Arkansas award-winning children’s author Darcy Pattison has added a new children’s book to her Another Extraordinary Animal series.
“Diego, the Galapagos Giant Tortoise: Saving a Species from Extinction” (Mims House Books, June 14, $23.99) is a 32-page picture book illustrated by Amanda Zimmerman.
Designed for elementary school students aged 8 to 12, “Diego” tells a hopeful story about a species that survives despite being nearly wiped from the land by starving sailors a century ago.
Beginning in the late 17th century, near the Equator, sailors, including pirates, found they could source fresh meat from the island of Espanola. The island was home to thousands of easy-to-catch giant tortoises.
Weighing up to 200 pounds each, the animals could live for a year in the hold of a ship without food or water.
Scientists believe that up to 8,000 people lived on the island before the pirates arrived; but when researchers visited the island in 1905, they found three (3).
During the 1930s, a turtle was taken from Espanola and placed in the San Diego Zoo – it was Diego. He was 20 or 30 at the time; but giant tortoises live, on average, more than 100 years; the oldest on record lived to be 175 years old. So in the 1960s, when one of the most determined breeding programs in scientific history began, Diego was still there to play an active role in repopulating Espanola with giant tortoises.
As the book says, “sometimes humans succeed.” In 2019, the island was home to 2,354 giant tortoises.
Explaining why she wanted kids to know how people saved Galapagos tortoises, Pattison says, “We have enough pessimistic stories for kids. But I wanted one that said, yeah, it’s hard. That takes a long time. You know, it took 50 years to bring them back. But we can do it.
Writing “Diego,” she interviewed researcher Linda J. Cayot, who was the Charles Darwin Foundation’s herpetology manager from 1988 to 1998 and science advisor and director of the Galapagos Giant Tortoise Restoration Initiative.
Cayot made it clear to Pattison that the volunteers were crucial to the effort – “the Ecuadorian people being on the scene, doing what needed to be done day in and day out. The volunteers were just as crucial as the scientists.” It’s a message kids need to hear, says Pattison: Everyone can make a difference in conservation work.
ENGAGING NON-FICTION
His Another Extraordinary Animal series isn’t just about creatures kids might find cute. “Through the five books, children are given an introduction to the animal kingdom, and each story is really a biography of an individual animal.
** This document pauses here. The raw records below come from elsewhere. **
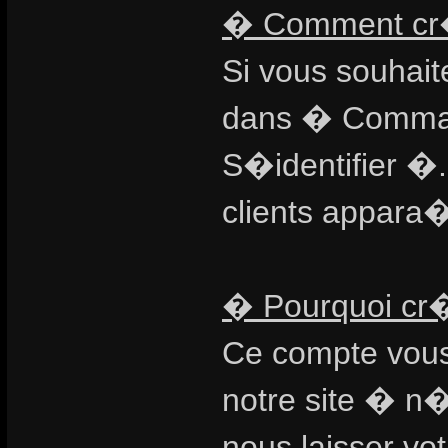
� Comment cr�e
Si vous souhait
dans � Comman
S�identifier �.
clients appara�
� Pourquoi cr�
Ce compte vous
notre site � n
nous laisser vo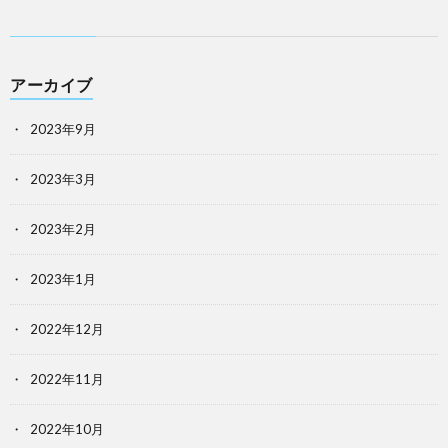
アーカイブ
2023年9月
2023年3月
2023年2月
2023年1月
2022年12月
2022年11月
2022年10月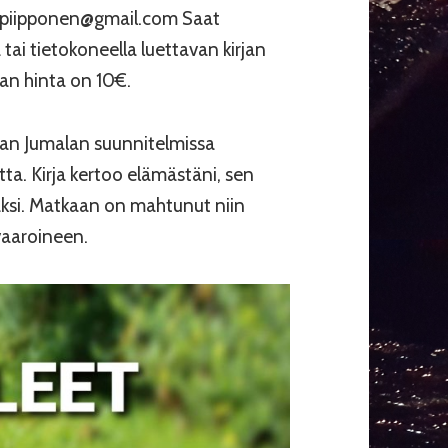
no.piipponen@gmail.com Saat
 tai tietokoneella luettavan kirjan
jan hinta on 10€.
maan Jumalan suunnitelmissa
ta. Kirja kertoo elämästäni, sen
ksi. Matkaan on mahtunut niin
vaaroineen.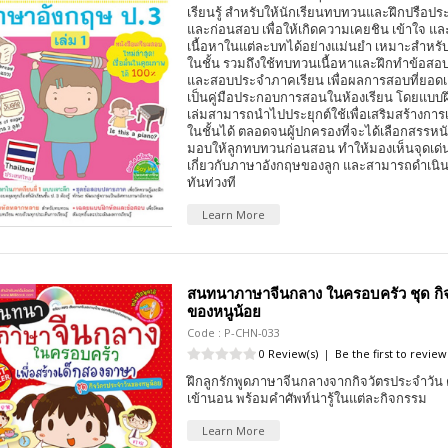
เรียนรู้ สำหรับให้นักเรียนทบทวนและฝึกปรือปร
และก่อนสอบ เพื่อให้เกิดความเคยชิน เข้าใจ 
เนื้อหาในแต่ละบทได้อย่างแม่นยำ เหมาะสำหรั
ในชั้น รวมถึงใช้ทบทวนเนื้อหาและฝึกทำข้อส
และสอบประจำภาคเรียน เพื่อผลการสอบที่ยอดเยี
เป็นคู่มือประกอบการสอนในห้องเรียน โดยแบบ
เล่มสามารถนำไปประยุกต์ใช้เพื่อเสริมสร้างการเ
ในชั้นได้ ตลอดจนผู้ปกครองที่จะได้เลือกสรรหนั
มอบให้ลูกทบทวนก่อนสอน ทำให้มองเห็นจุดเด่นห
เกี่ยวกับภาษาอังกฤษของลูก และสามารถดำเนิ
ทันท่วงที
Learn More
สนทนาภาษาจีนกลาง ในครอบครัว ชุด กิ
ของหนูน้อย
Code : P-CHN-033
0 Review(s)
|
Be the first to review
ฝึกลูกรักพูดภาษาจีนกลางจากกิจวัตรประจำวัน ต
เข้านอน พร้อมคำศัพท์น่ารู้ในแต่ละกิจกรรม
Learn More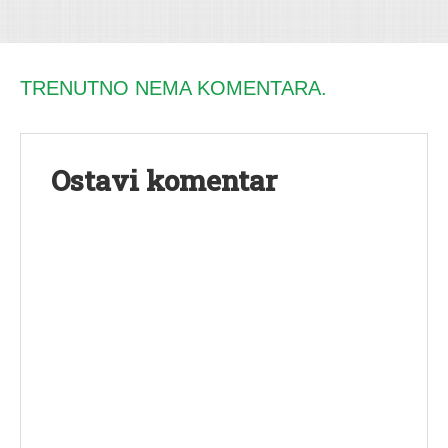
TRENUTNO NEMA KOMENTARA.
Ostavi komentar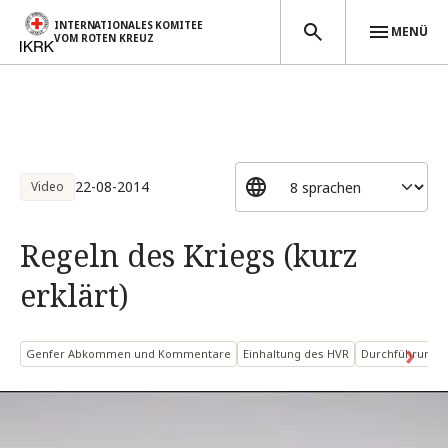
INTERNATIONALES KOMITEE
MENÜ
VOM ROTEN KREUZ
Direkt zum Inhalt
22-08-2014
Video
Regeln des Kriegs (kurz
erklärt)
Genfer Abkommen und Kommentare
Einhaltung des HVR
Durchführung v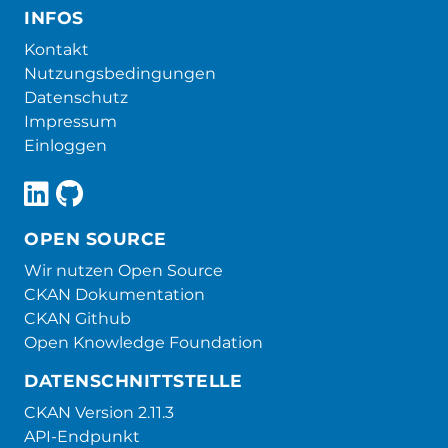
INFOS
Kontakt
Nutzungsbedingungen
Datenschutz
Impressum
Einloggen
OPEN SOURCE
Wir nutzen Open Source
CKAN Dokumentation
CKAN Github
Open Knowledge Foundation
DATENSCHNITTSTELLE
CKAN Version 2.11.3
API-Endpunkt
“It’s an animal that interacted with humans in a way named after it.”
“Wisdom, the Midway Albatross” is about the oldest bird in the world. “Abayomi, the Brazilian Puma” is about a mammal. “Nefertiti, the Spidernaut” is about an arachnid that was taken into space, and “Rosie the Ribeter” portrays a champion bullfrog.
The last pages of “Diego” include more words per page than the main part of the book. This additional information will be useful for adults, she says, although a child can also read it.
The level of story reading, although accessible to second graders, is suitable for children who have learned to read and are now using this skill to obtain information.
“I usually say, you know, a really motivated second grader could read it, but probably third, fourth, and fifth graders are pretty comfortable reading it,” she says.
Watercolor, pen and ink depictions of “Diego” are the work of freelance illustrator Zimmerman.
“She’s done wildlife illustrations and worked for museums, that sort of thing before, but this was her first children’s book,” Pattison says.
She is thrilled that Zimmerman’s first children’s book received a star-studded entry in American book review magazine Kirkus Reviews.
Zimmerman lives in Pennsylvania. Pattison lives in North Little Rock and her publishing house, Mims House, is in Little Rock. Author and illustrator connected remotely through the Society of Children’s Book Writers and Illustrators (see arkansas.scbwi.org/).
More information about Pattison’s books is available at mimshousebooks.com.